# Word of the Day  - Acnestis



## debodun

Acnestis (noun) - A part of the body where one cannot reach to scratch.

Between the shoulder blades is an acnestis for most people.


----------



## win231

Is there a word for a part of the body where one cannot scratch _in public?_


----------



## Ruthanne

I use my back scratcher to itch my acnestis.


----------



## Aunt Marg

Both dear husband and I have refined our acnestis scratching method thanks to the doorway between the office and hallway. That's right, we move side-to-side with our backs up against the doorjamb to relieve that cant reach to scratch, pesky itch!


----------



## Ruthanne

Aunt Marg said:


> Both dear husband and I have refined our acnestis scratching method thanks to the doorway between the office and hallway. That's right, we move side-to-side with our backs up against the doorjamb to relieve that cant reach to scratch, pesky itch!


I sometimes do that too!  Great minds......!


----------



## Aunt Marg

Ruthanne said:


> I use my back scratcher to itch my acnestis.


We have one of those, too, Ruthanne!


----------



## Kaila

Why is it that we all have acnestis, or multiple acnestises
 (_is the plural the same as the singular?     )
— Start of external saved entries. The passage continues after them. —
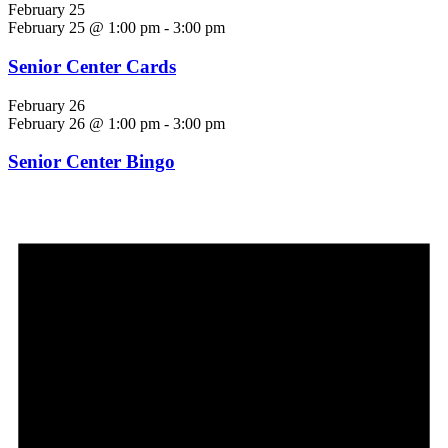
February 25
February 25 @ 1:00 pm
-
3:00 pm
Senior Center Cards
February 26
February 26 @ 1:00 pm
-
3:00 pm
Senior Center Bingo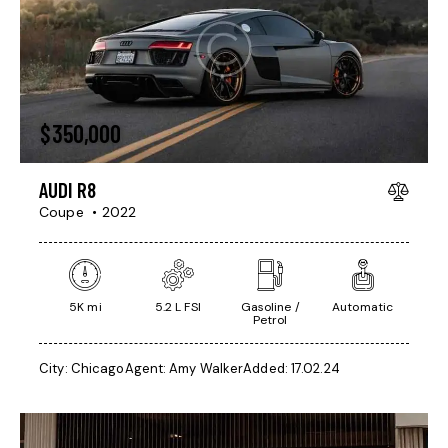
$
350,000
AUDI R8
Coupe
2022
5K mi
5.2 L FSI
Gasoline /
Automatic
Petrol
City:
Chicago
Agent:
Amy Walker
Added:
17.02.24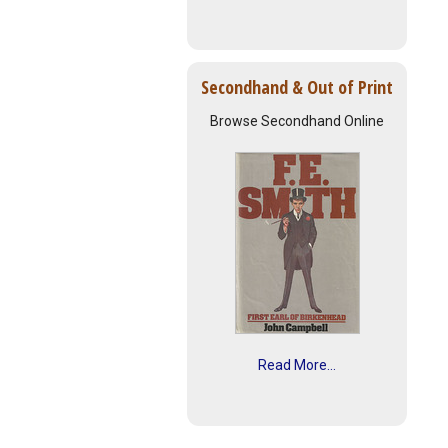
Secondhand & Out of Print
Browse Secondhand Online
Read More...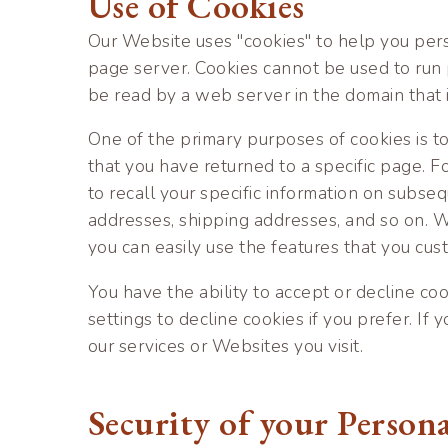
Use of Cookies
Our Website uses "cookies" to help you perso
page server. Cookies cannot be used to run 
be read by a web server in the domain that 
One of the primary purposes of cookies is t
that you have returned to a specific page. Fo
to recall your specific information on subseq
addresses, shipping addresses, and so on. W
you can easily use the features that you cus
You have the ability to accept or decline c
settings to decline cookies if you prefer. If
our services or Websites you visit.
Security of your Person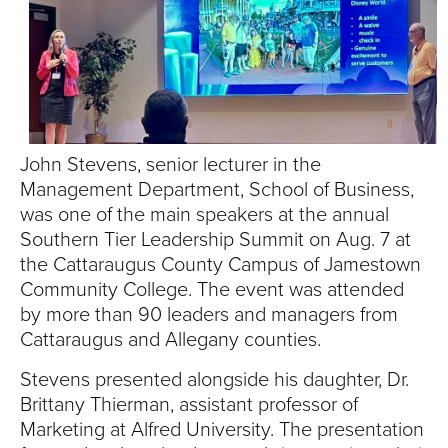
S
I
T
Y
John Stevens, senior lecturer in the
Management Department, School of Business,
was one of the main speakers at the annual
Southern Tier Leadership Summit on Aug. 7 at
the Cattaraugus County Campus of Jamestown
Community College. The event was attended
by more than 90 leaders and managers from
Cattaraugus and Allegany counties.
Stevens presented alongside his daughter, Dr.
Brittany Thierman, assistant professor of
Marketing at Alfred University. The presentation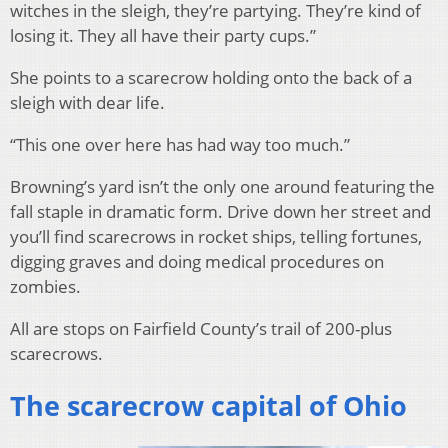
witches in the sleigh, they’re partying. They’re kind of
losing it. They all have their party cups.”
She points to a scarecrow holding onto the back of a
sleigh with dear life.
“This one over here has had way too much.”
Browning’s yard isn’t the only one around featuring the
fall staple in dramatic form. Drive down her street and
you’ll find scarecrows in rocket ships, telling fortunes,
digging graves and doing medical procedures on
zombies.
All are stops on Fairfield County’s trail of 200-plus
scarecrows.
The scarecrow capital of Ohio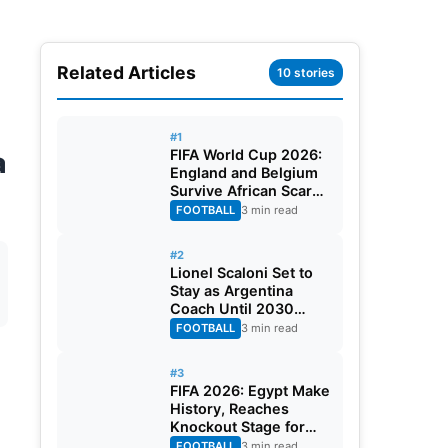
Related Articles
10 stories
#1
a
FIFA World Cup 2026:
England and Belgium
Survive African Scares
in Two Dramatic
FOOTBALL
3 min read
Round of 32 Classics
#2
Lionel Scaloni Set to
Stay as Argentina
Coach Until 2030
World Cup After
FOOTBALL
3 min read
Verbal Contract
Agreement
#3
FIFA 2026: Egypt Make
History, Reaches
Knockout Stage for
First Time Ever
FOOTBALL
3 min read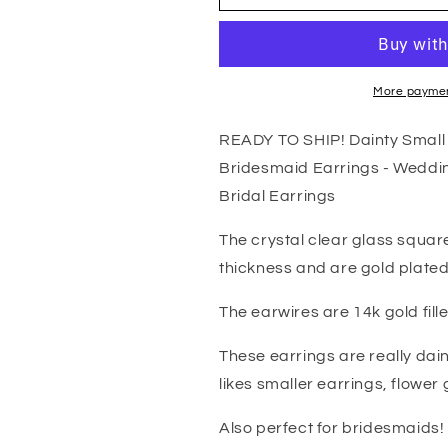
Small
Small
Gold
Gold
Crystal
Crystal
Earrings
Earrings
-
-
More paymen
Crystal
Crystal
Clear
Clear
READY TO SHIP! Dainty Small G
Bridesmaid
Bridesmaid
Bridesmaid Earrings - Weddin
Earrings
Earrings
-
-
Bridal Earrings
Wedding
Wedding
Earrings
Earrings
The crystal clear glass squ
-
-
thickness and are gold plated
Gold
Gold
Wedding
Wedding
The earwires are 14k gold fill
Jewelry
Jewelry
-
-
These earrings are really dai
Gold
Gold
likes smaller earrings, flower 
Bridal
Bridal
Earrings
Earrings
Also perfect for bridesmaids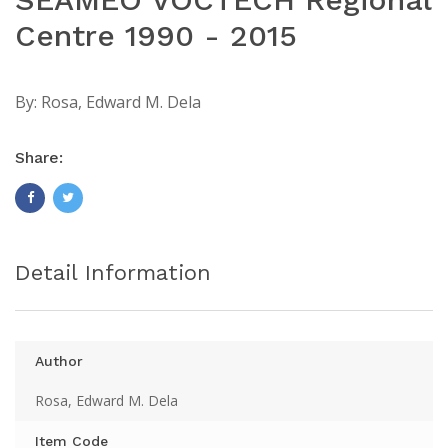
Centre 1990 - 2015
By:
Rosa, Edward M. Dela
Share:
Detail Information
Author
Rosa, Edward M. Dela
Item Code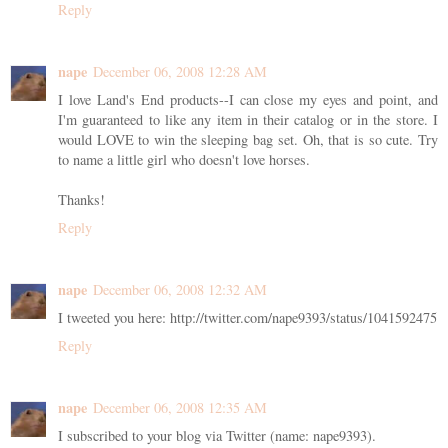
Reply
nape
December 06, 2008 12:28 AM
I love Land's End products--I can close my eyes and point, and
I'm guaranteed to like any item in their catalog or in the store. I
would LOVE to win the sleeping bag set. Oh, that is so cute. Try
to name a little girl who doesn't love horses.
Thanks!
Reply
nape
December 06, 2008 12:32 AM
I tweeted you here: http://twitter.com/nape9393/status/1041592475
Reply
nape
December 06, 2008 12:35 AM
I subscribed to your blog via Twitter (name: nape9393).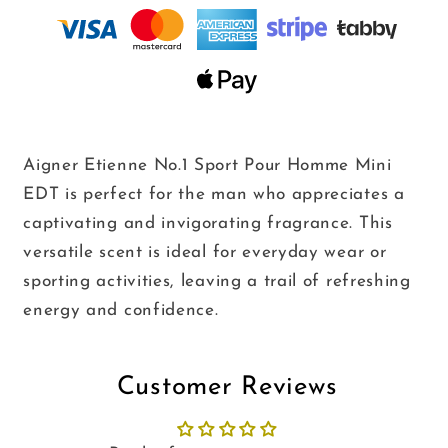
8ml
8ml
Aigner Etienne No.1 Sport Pour Homme Mini
EDT
is perfect for the man who appreciates a
captivating and invigorating fragrance.
This
versatile scent is ideal for everyday wear or
sporting activities,
leaving a trail of refreshing
energy and confidence.
Customer Reviews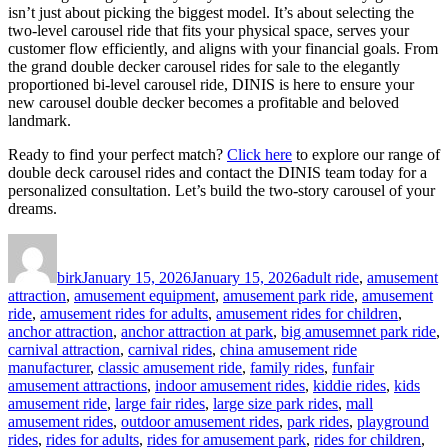
isn’t just about picking the biggest model. It’s about selecting the
two-level carousel ride that fits your physical space, serves your
customer flow efficiently, and aligns with your financial goals. From
the grand double decker carousel rides for sale to the elegantly
proportioned bi-level carousel ride, DINIS is here to ensure your
new carousel double decker becomes a profitable and beloved
landmark.
Ready to find your perfect match?
Click here
to explore our range of
double deck carousel rides and contact the DINIS team today for a
personalized consultation. Let’s build the two-story carousel of your
dreams.
Author
Posted
Categories
on
birk
January 15, 2026
January 15, 2026
adult ride
,
amusement
attraction
,
amusement equipment
,
amusement park ride
,
amusement
ride
,
amusement rides for adults
,
amusement rides for children
,
anchor attraction
,
anchor attraction at park
,
big amusemnet park ride
,
carnival attraction
,
carnival rides
,
china amusement ride
manufacturer
,
classic amusement ride
,
family rides
,
funfair
amusement attractions
,
indoor amusement rides
,
kiddie rides
,
kids
amusement ride
,
large fair rides
,
large size park rides
,
mall
amusement rides
,
outdoor amusement rides
,
park rides
,
playground
rides
,
rides for adults
,
rides for amusement park
,
rides for children
,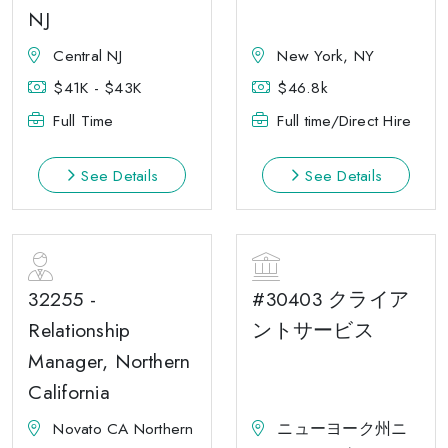
NJ
Central NJ
New York, NY
$41K - $43K
$46.8k
Full Time
Full time/Direct Hire
See Details
See Details
32255 -
#30403 クライア
Relationship
ントサービス
Manager, Northern
California
Novato CA Northern
ニューヨーク州ニ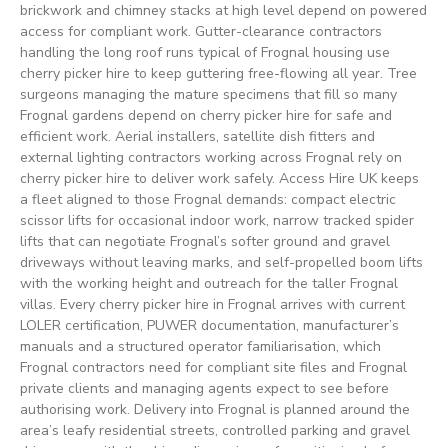
brickwork and chimney stacks at high level depend on powered
access for compliant work. Gutter-clearance contractors
handling the long roof runs typical of Frognal housing use
cherry picker hire to keep guttering free-flowing all year. Tree
surgeons managing the mature specimens that fill so many
Frognal gardens depend on cherry picker hire for safe and
efficient work. Aerial installers, satellite dish fitters and
external lighting contractors working across Frognal rely on
cherry picker hire to deliver work safely. Access Hire UK keeps
a fleet aligned to those Frognal demands: compact electric
scissor lifts for occasional indoor work, narrow tracked spider
lifts that can negotiate Frognal’s softer ground and gravel
driveways without leaving marks, and self-propelled boom lifts
with the working height and outreach for the taller Frognal
villas. Every cherry picker hire in Frognal arrives with current
LOLER certification, PUWER documentation, manufacturer’s
manuals and a structured operator familiarisation, which
Frognal contractors need for compliant site files and Frognal
private clients and managing agents expect to see before
authorising work. Delivery into Frognal is planned around the
area’s leafy residential streets, controlled parking and gravel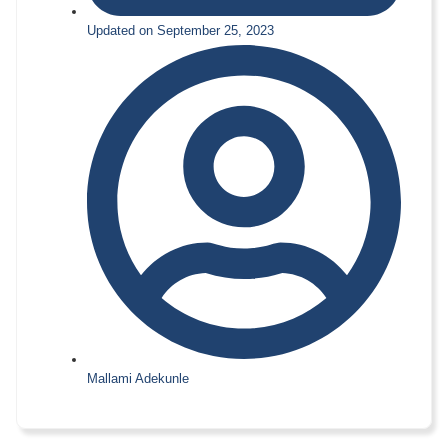
Updated on September 25, 2023
Mallami Adekunle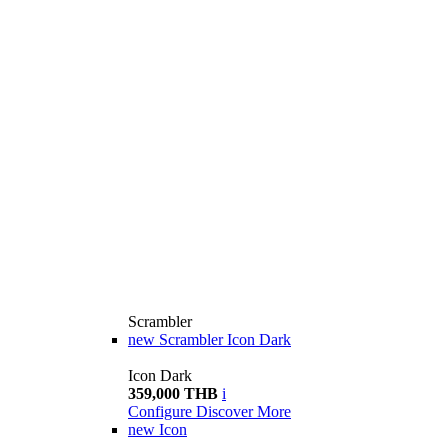
Scrambler
new
Scrambler Icon Dark
Icon Dark
359,000 THB
i
Configure
Discover More
new
Icon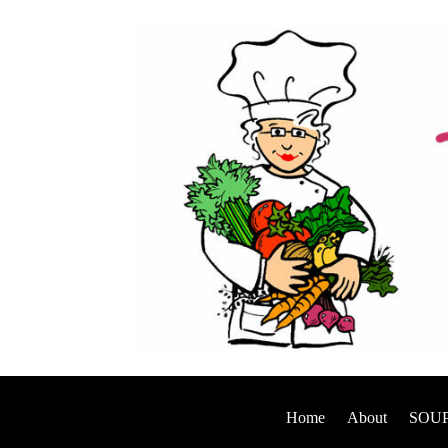
Home
About
SOUP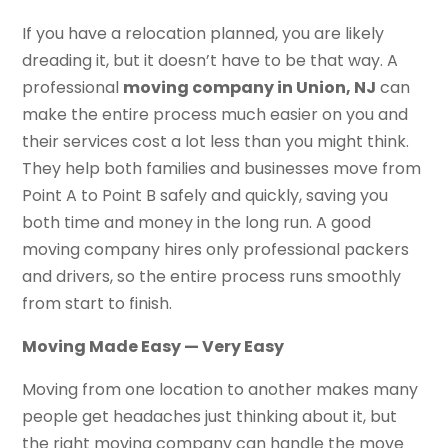
If you have a relocation planned, you are likely
dreading it, but it doesn’t have to be that way. A
professional
moving company in Union, NJ
can
make the entire process much easier on you and
their services cost a lot less than you might think.
They help both families and businesses move from
Point A to Point B safely and quickly, saving you
both time and money in the long run. A good
moving company hires only professional packers
and drivers, so the entire process runs smoothly
from start to finish.
Moving Made Easy — Very Easy
Moving from one location to another makes many
people get headaches just thinking about it, but
the right moving company can handle the move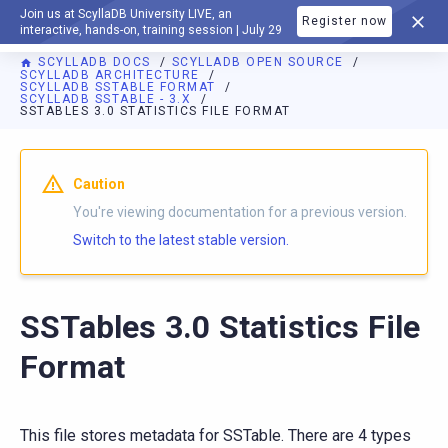
Join us at ScyllaDB University LIVE, an
Register now
DOCUMENTATION
interactive, hands-on, training session | July 29
SCYLLADB DOCS
SCYLLADB OPEN SOURCE
SCYLLADB ARCHITECTURE
SCYLLADB SSTABLE FORMAT
SCYLLADB SSTABLE - 3.X
SSTABLES 3.0 STATISTICS FILE FORMAT
For AI agents: a documentation index is available at
https://o
Caution
You're viewing documentation for a previous version.
Switch to the latest stable version.
SSTables 3.0 Statistics File
Format
This file stores metadata for SSTable. There are 4 types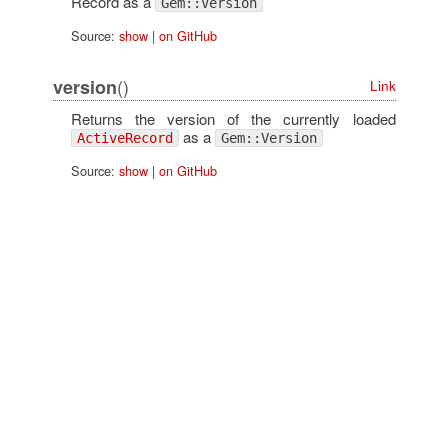
Record as a
Gem::Version
Source:
show
|
on GitHub
()
version
Link
Returns the version of the currently loaded
as a
ActiveRecord
Gem::Version
Source:
show
|
on GitHub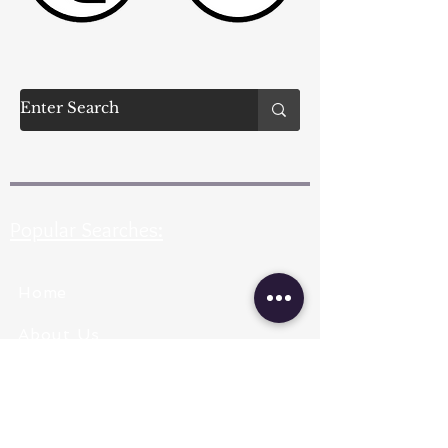
Popular Searches:
Home
About Us
Pearl Types
Pearl Grading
But we didn't ever hear of the word, or know that we had them all along.?

_


----------



## Kaila

In the future, now that we are informed of this,
if someone asks you if you have an acnestis,
don't say no, as you previously would have;
rather say, _Yes, but you cannot borrow it._


----------



## debodun




----------



## Ruthanne

debodun said:


>


I don't know, never met an itchy bear in the woods!


----------



## Pappy

I had a acnestis  when I was a teenager, but some special creams cleared it up.
Oh, wrong word.


----------



## peramangkelder

We live in a rural area and I think most of the local cattle must have Acnestis 
I often see them rubbing their shoulders or chest across a wooden fence post


----------